▶ **TASK DIRECTIONS**
The records that follow should be retyped word for word.

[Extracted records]

============

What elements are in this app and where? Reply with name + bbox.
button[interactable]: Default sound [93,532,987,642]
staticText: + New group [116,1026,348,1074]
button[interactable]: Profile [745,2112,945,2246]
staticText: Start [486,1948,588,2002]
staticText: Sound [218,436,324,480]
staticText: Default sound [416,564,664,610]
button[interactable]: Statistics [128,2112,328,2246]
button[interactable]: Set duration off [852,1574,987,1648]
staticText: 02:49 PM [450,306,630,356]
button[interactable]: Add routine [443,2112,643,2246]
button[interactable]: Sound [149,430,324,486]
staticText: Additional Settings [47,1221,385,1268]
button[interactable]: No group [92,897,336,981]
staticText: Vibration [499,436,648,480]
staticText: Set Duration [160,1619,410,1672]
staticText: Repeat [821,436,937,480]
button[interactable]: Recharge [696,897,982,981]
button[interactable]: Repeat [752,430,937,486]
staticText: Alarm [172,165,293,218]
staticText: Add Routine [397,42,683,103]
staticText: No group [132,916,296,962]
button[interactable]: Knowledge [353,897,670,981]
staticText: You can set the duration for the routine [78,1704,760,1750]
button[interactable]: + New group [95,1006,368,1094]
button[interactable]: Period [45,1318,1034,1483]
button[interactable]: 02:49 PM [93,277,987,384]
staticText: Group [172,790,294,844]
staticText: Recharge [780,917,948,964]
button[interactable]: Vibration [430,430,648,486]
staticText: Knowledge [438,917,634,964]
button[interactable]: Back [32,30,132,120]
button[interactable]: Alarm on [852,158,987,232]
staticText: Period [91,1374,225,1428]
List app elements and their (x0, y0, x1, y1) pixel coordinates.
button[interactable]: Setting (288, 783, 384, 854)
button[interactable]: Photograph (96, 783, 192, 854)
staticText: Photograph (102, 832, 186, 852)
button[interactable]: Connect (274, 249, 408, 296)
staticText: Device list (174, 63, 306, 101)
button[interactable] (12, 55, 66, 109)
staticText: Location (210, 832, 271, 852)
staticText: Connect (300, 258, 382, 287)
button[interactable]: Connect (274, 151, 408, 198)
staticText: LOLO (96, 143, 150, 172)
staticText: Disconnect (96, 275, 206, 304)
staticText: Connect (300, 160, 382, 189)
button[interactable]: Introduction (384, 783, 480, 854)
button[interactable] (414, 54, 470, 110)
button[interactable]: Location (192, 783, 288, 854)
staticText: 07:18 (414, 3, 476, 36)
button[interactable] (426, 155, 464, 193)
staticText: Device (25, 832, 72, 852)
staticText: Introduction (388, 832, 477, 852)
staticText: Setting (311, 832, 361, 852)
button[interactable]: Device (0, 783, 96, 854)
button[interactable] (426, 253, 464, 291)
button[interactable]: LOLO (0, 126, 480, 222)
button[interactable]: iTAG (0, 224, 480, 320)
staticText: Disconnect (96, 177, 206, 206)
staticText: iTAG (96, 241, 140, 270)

============

▶ **SOLVED EXERCISE**
What elements are in this app and where? Reply with name + bbox.
button[interactable]: Default sound [93,532,987,642]
staticText: + New group [116,1026,348,1074]
button[interactable]: Profile [745,2112,945,2246]
staticText: Start [486,1948,588,2002]
staticText: Sound [218,436,324,480]
staticText: Default sound [416,564,664,610]
button[interactable]: Statistics [128,2112,328,2246]
button[interactable]: Set duration off [852,1574,987,1648]
staticText: 02:49 PM [450,306,630,356]
button[interactable]: Add routine [443,2112,643,2246]
button[interactable]: Sound [149,430,324,486]
staticText: Additional Settings [47,1221,385,1268]
button[interactable]: No group [92,897,336,981]
staticText: Vibration [499,436,648,480]
staticText: Set Duration [160,1619,410,1672]
staticText: Repeat [821,436,937,480]
button[interactable]: Recharge [696,897,982,981]
button[interactable]: Repeat [752,430,937,486]
staticText: Alarm [172,165,293,218]
staticText: Add Routine [397,42,683,103]
staticText: No group [132,916,296,962]
button[interactable]: Knowledge [353,897,670,981]
staticText: You can set the duration for the routine [78,1704,760,1750]
button[interactable]: + New group [95,1006,368,1094]
button[interactable]: Period [45,1318,1034,1483]
button[interactable]: 02:49 PM [93,277,987,384]
staticText: Group [172,790,294,844]
staticText: Recharge [780,917,948,964]
button[interactable]: Vibration [430,430,648,486]
staticText: Knowledge [438,917,634,964]
button[interactable]: Back [32,30,132,120]
button[interactable]: Alarm on [852,158,987,232]
staticText: Period [91,1374,225,1428]
List app elements and their (x0, y0, x1, y1) pixel coordinates.
button[interactable]: Setting (288, 783, 384, 854)
button[interactable]: Photograph (96, 783, 192, 854)
staticText: Photograph (102, 832, 186, 852)
button[interactable]: Connect (274, 249, 408, 296)
staticText: Device list (174, 63, 306, 101)
button[interactable] (12, 55, 66, 109)
staticText: Location (210, 832, 271, 852)
staticText: Connect (300, 258, 382, 287)
button[interactable]: Connect (274, 151, 408, 198)
staticText: LOLO (96, 143, 150, 172)
staticText: Disconnect (96, 275, 206, 304)
staticText: Connect (300, 160, 382, 189)
button[interactable]: Introduction (384, 783, 480, 854)
button[interactable] (414, 54, 470, 110)
button[interactable]: Location (192, 783, 288, 854)
staticText: 07:18 (414, 3, 476, 36)
button[interactable] (426, 155, 464, 193)
staticText: Device (25, 832, 72, 852)
staticText: Introduction (388, 832, 477, 852)
staticText: Setting (311, 832, 361, 852)
button[interactable]: Device (0, 783, 96, 854)
button[interactable] (426, 253, 464, 291)
button[interactable]: LOLO (0, 126, 480, 222)
button[interactable]: iTAG (0, 224, 480, 320)
staticText: Disconnect (96, 177, 206, 206)
staticText: iTAG (96, 241, 140, 270)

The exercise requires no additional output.